#1
Hi. I'm a beginner and I'm looking at random tabs for songs I like. Sometimes only the chords in the songs are tabbed, like here:

http://tabs.ultimate-guitar.com/s/slowdive/alison_crd.htm

How am I supposed to use these? Ex: am I assuming that in the song, they strum the entire chord, or should I assume that they're picking notes from these chords, and that I have to figure them out on my own?
#2
Does it sound like their playing the entire cord? if so they are probably playing the whole cord. in that song yes, each cord is strummed fully.
wut.
#3
I recommend ditching the chord tabs until you're an advanced player. In the meantime, invest in Guitar Pro 6 software and download the Guitar Pro and Power Tab tabs. GP6 can import Power Tab files. Best $50 you'll ever spend at Amazon. Or on your guitar playing. Better than 20 years of lessons.
#4
Quote by jetwash69
I recommend ditching the chord tabs until you're an advanced player. In the meantime, invest in Guitar Pro 6 software and download the Guitar Pro and Power Tab tabs. GP6 can import Power Tab files. Best $50 you'll ever spend at Amazon. Or on your guitar playing. Better than 20 years of lessons.
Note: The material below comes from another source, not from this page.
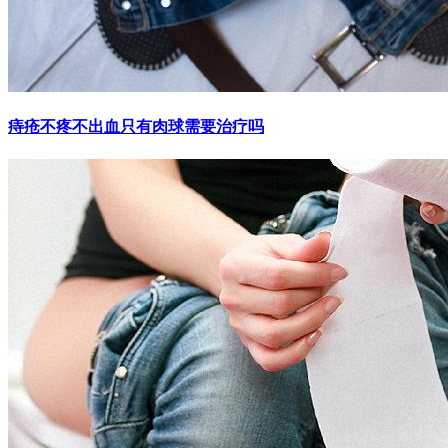
痔疮不疼不出血只有肉球需要治疗吗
Definitely do this. It's essential I'd say.
#5
Actually, instead of getting Guitar Pro or Power Tab, use TuxGuitar. It's free, and can open Guitar Pro and Power Tab tabs.
#6
Quote by HenryB
Actually, instead of getting Guitar Pro or Power Tab, use TuxGuitar. It's free, and can open Guitar Pro and Power Tab tabs.


Yes, but guitar pro is a much superior product. I'd only get tuxguitar if you cant afford GP.
If youve got a decent phone too theres GuitarPro and TabToolKit apps that help alot!
#7
TuxGuitar is really irritating because it doesn't have the RSE functionality--basically it just sounds like FM MIDI. RSE is so good I know singers who've cut audition tapes with Guitar Pro backing tracks. Couldn't even tell the difference between the wav file of that and a wav of a Roland digital piano driven by MIDI.
#8
This thread caught my eye and I was interested to note the comment about leaving the chord tabs alone because what I've done is STARTED with the chord tabs because I couldn't figure out how to read the Tabs.......
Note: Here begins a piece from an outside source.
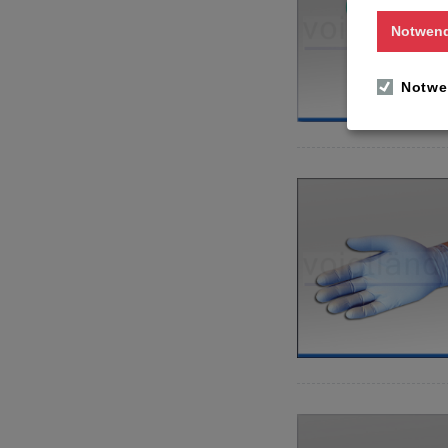
Notwend
Notwe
My young brother tells me tabs are 'easy', personally, I've learned a few songs from following the chord tabs.

Where to start learning how to read tabs????
#9
Quote by martinuk777
This thread caught my eye and I was interested to note the comment about leaving the chord tabs alone because what I've done is STARTED with the chord tabs because I couldn't figure out how to read the Tabs.......

My young brother tells me tabs are 'easy', personally, I've learned a few songs from following the chord tabs.

Where to start learning how to read tabs????


The bottom line represents the low E string and so on up until the top line, which equals the high E string. The numbers represent which frets to fret for each string.

In tab books (and many GP tabs) there will be notes in addition to the tab so you can get the rhythm (whole, half, quarter, dotted, etc. UG tabs are kind of touch and go. Sometimes you can guess by how much space there is between notes. Other times you got to listen to the real song and figure it out like you would with chords.

Tabs, tab books, and software all should have a key showing what all the symbols mean. In UG "tab" tabs here are some of the most common notations: "~" for vibrato or "V". "P" usually means pull off, and "H" hammer on. "B" for bend. Sometimes it'll say how much, but usually not. Not a lot of standardization in "tab" tabs.

Good "tab" tabs are rare on UG. Your best bet is buying Guitar Pro 6. Then download "Guitar Pro" tabs or import "Power Tab" tabs. Buying GP6 is best use of $50 for your computer ever.